I can understand that because you are not the first college professor I've interacted with. You had one chance to say something and yet you left it as an afterthought. That is the proof of your bias as a professional academic. Instead you have made an excuse that somehow your bias is inscrutable and are covering it up with more pedantry. The neoliberalization of academia extends to the attitudes of its people who reproduce its culture and clearly you are behaving consistently with that. Bear in mind, as a professor or instructor you are much more likely to hold these unchallenged biases because people like myself who have been through the process of advanced academia at elite Western universities yet come to reject the system are not likely to be interacting with you within the system any more, so you are literally not receiving certain information.
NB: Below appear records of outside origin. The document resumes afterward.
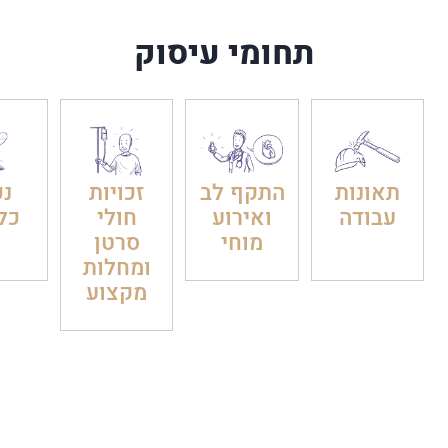
תחומי עיסוק
תאונות
התקף לב
זכויות
נכ
עבודה
ואירוע
חולי
כל
מוחי
סרטן
ומחלות
מקצוע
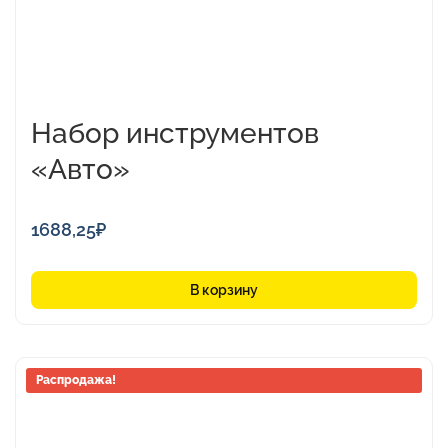
Набор инструментов
«Авто»
1688,25
₽
В корзину
Распродажа!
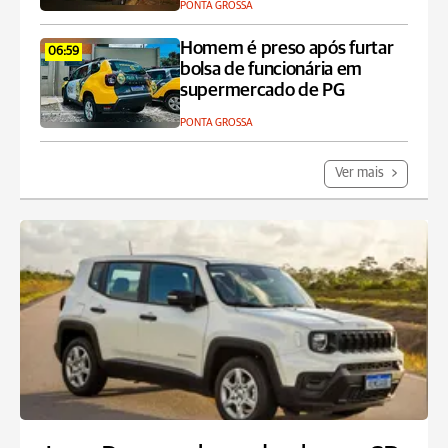
PONTA GROSSA
Homem é preso após furtar
06:59
bolsa de funcionária em
supermercado de PG
PONTA GROSSA
Ver mais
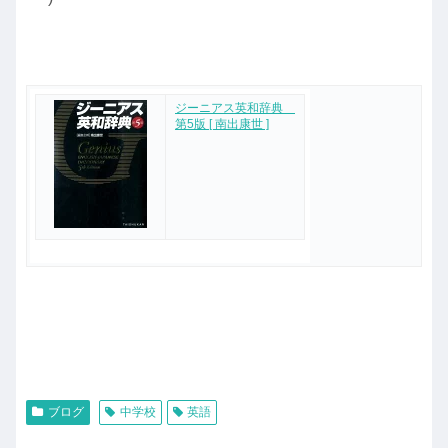
ジーニアス英和辞典
第5版 [ 南出康世 ]
ブログ
中学校
英語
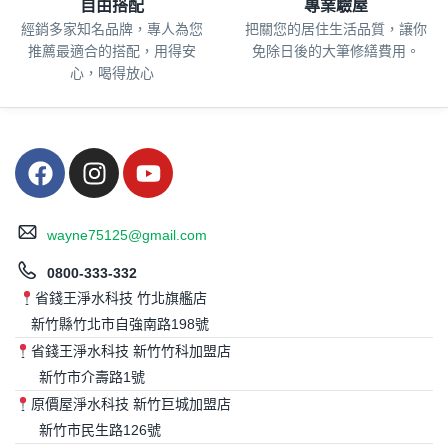
自由搭配
專業驗屋
經銷多家知名品牌，專人為您
把關您的居住生活品質，
讓你
推薦最適合的搭配，用得安
免除日後的大筆修繕費用。
心，喝得放心
wayne75125@gmail.com
0800-333-332
省錢王淨水科技 竹北旗艦店
新竹縣竹北市自強南路198號
省錢王淨水科技 新竹竹科加盟店
新竹市介壽路1號
原價屋淨水科技 新竹巨城加盟店
新竹市民生路126號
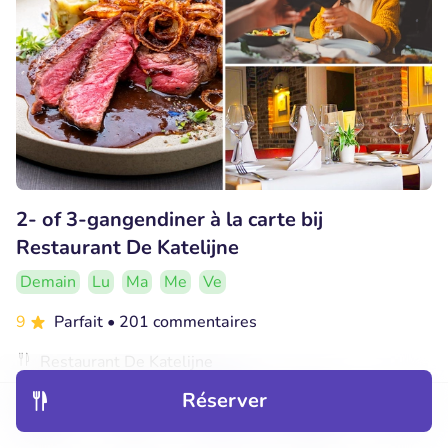
2- of 3-gangendiner à la carte bij
Restaurant De Katelijne
Demain
Lu
Ma
Me
Ve
9
Parfait
• 201 commentaires
Restaurant De Katelijne
Brugge (0km)
Réserver
€22
Vendu : 65
€42
Découvrir
Hôtels
Restaurants
Réservations
Menu
,90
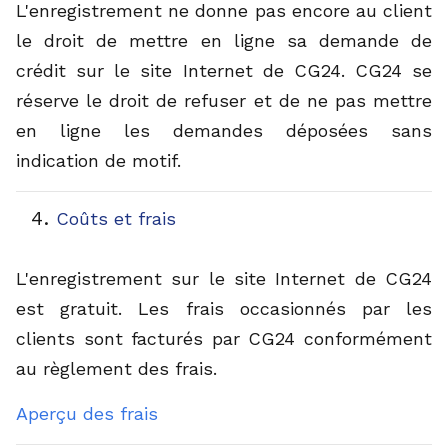
L'enregistrement ne donne pas encore au client
le droit de mettre en ligne sa demande de
crédit sur le site Internet de CG24. CG24 se
réserve le droit de refuser et de ne pas mettre
en ligne les demandes déposées sans
indication de motif.
Coûts et frais
L'enregistrement sur le site Internet de CG24
est gratuit. Les frais occasionnés par les
clients sont facturés par CG24 conformément
au règlement des frais.
Aperçu des frais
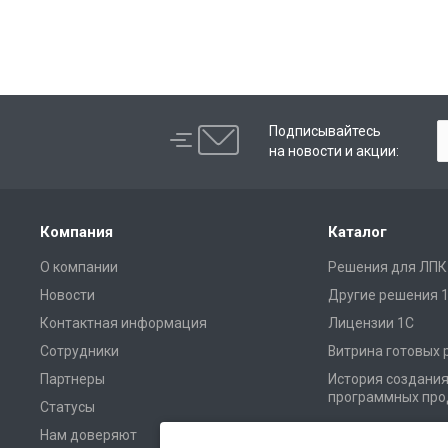
Подписывайтесь
на новости и акции:
Компания
Каталог
О компании
Решения для ЛПК
Новости
Другие решения 
Контактная информация
Лицензии 1С
Сотрудники
Витрина готовых
Партнеры
История создани
программных про
Статусы
Нам доверяют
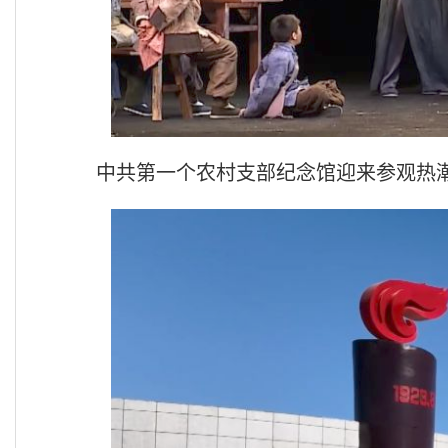
中共第一个农村支部纪念馆迎来参观热潮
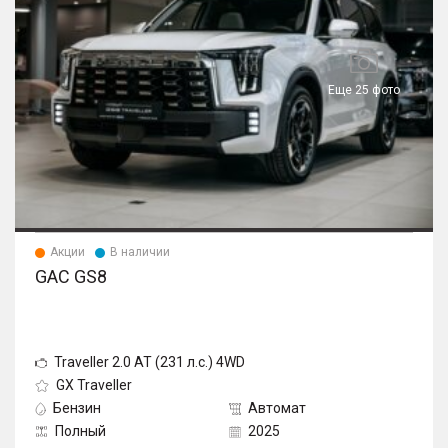
– Система крепления детских кресел
– Функция поиска автомобиля
– Система распознавания дорожных знаков (TSR)
– Адаптивный круиз-контроль (ACC)
Еще 25 фото
Акции
В наличии
GAC GS8
Traveller 2.0 AT (231 л.с.) 4WD
GX Traveller
Бензин
Автомат
Полный
2025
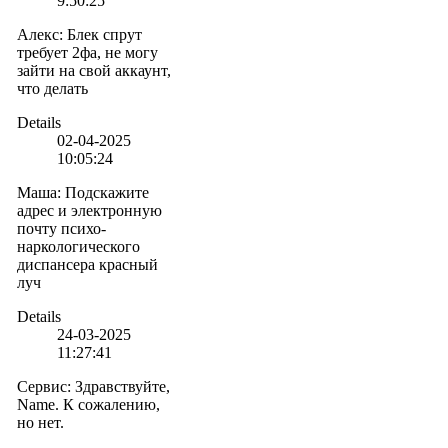
9:50:25
Алекс
:
Блек спрут
требует 2фа, не могу
зайти на свой аккаунт,
что делать
Details
02-04-2025
10:05:24
Маша
:
Подскажите
адрес и электронную
почту психо-
наркологического
диспансера красный
луч
Details
24-03-2025
11:27:41
Сервис
:
Здравствуйте,
Name. К сожалению,
но нет.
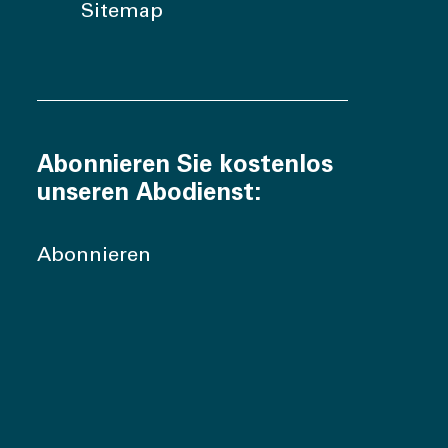
Sitemap
Abonnieren Sie kostenlos
unseren Abodienst:
Abonnieren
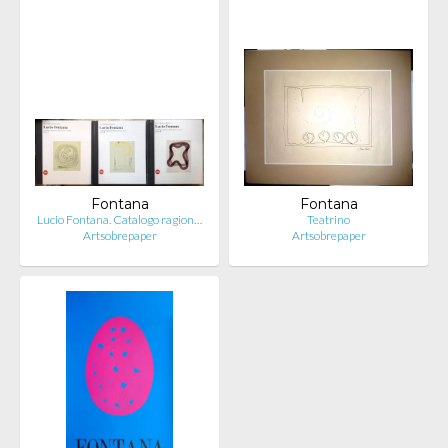
Fontana
Fontana
Lucio Fontana. Catalogo ragion…
Teatrino
Artsobrepaper
Artsobrepaper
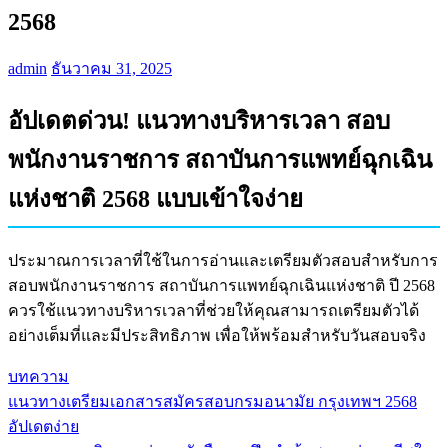
2568
admin
ธันวาคม 31, 2025
อัปเดตด่วน! แนวทางบริหารเวลา สอบ
พนักงานราชการ สถาบันการแพทย์ฉุกเฉิน
แห่งชาติ 2568 แบบเข้าใจง่าย
ประมาณการเวลาที่ใช้ในการอ่านและเตรียมตัวสอบสำหรับการ
สอบพนักงานราชการ สถาบันการแพทย์ฉุกเฉินแห่งชาติ ปี 2568
ควรใช้แนวทางบริหารเวลาที่ช่วยให้คุณสามารถเตรียมตัวได้
อย่างเต็มที่และมีประสิทธิภาพ เพื่อให้พร้อมสำหรับวันสอบจริง
บทความ
แนวทางเตรียมเอกสารสมัครสอบกรมอนามัย กรุงเทพฯ 2568
แนะแนว
อัปเดตง่าย
เรื่อง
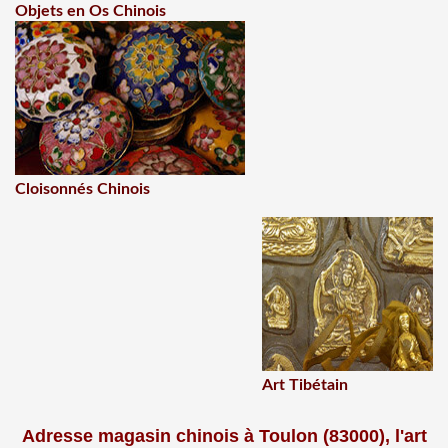
Objets en Os Chinois
Cloisonnés Chinois
Art Tibétain
Adresse magasin chinois à Toulon (83000), l'art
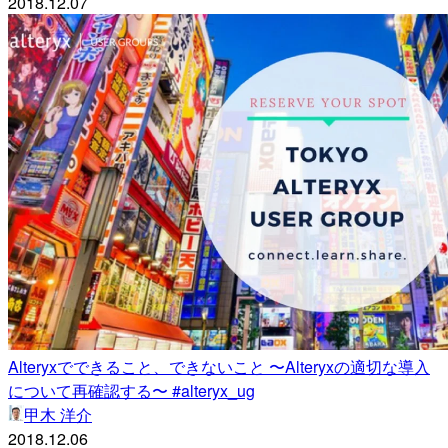
2018.12.07
Alteryxでできること、できないこと 〜Alteryxの適切な導入
について再確認する〜 #alteryx_ug
甲木 洋介
2018.12.06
And rather than reiterate, I shall elaborate on my original remark: you had stated "students are not used to doing the necessary work". You want a "system that prevents cheating" which is again full of backwards presuppositions and implicitly value laden dependency on a narrow-minded perspective. What you don't realize is how loaded such statements are, you had zero problem making those utterances. You might as well be a 60 year old centrist Boomer to say something like that so casually. It is completely oblivious to contemporary social problems. You surely have seen how racists and misogynists behave when they unwittingly say things that reveal their casual bigotry? So, I can know your mind, which is that of a typical professoriate who doesn't stay in their lane when their sociology, education, and related departments actually have something to truthful to offer in understanding this issue--the neoliberalizatiom of academia--while you are just talking out your prejudiced ass.
Finally, that other commenter said it a lot better than you. That's why I was replying to them and not you.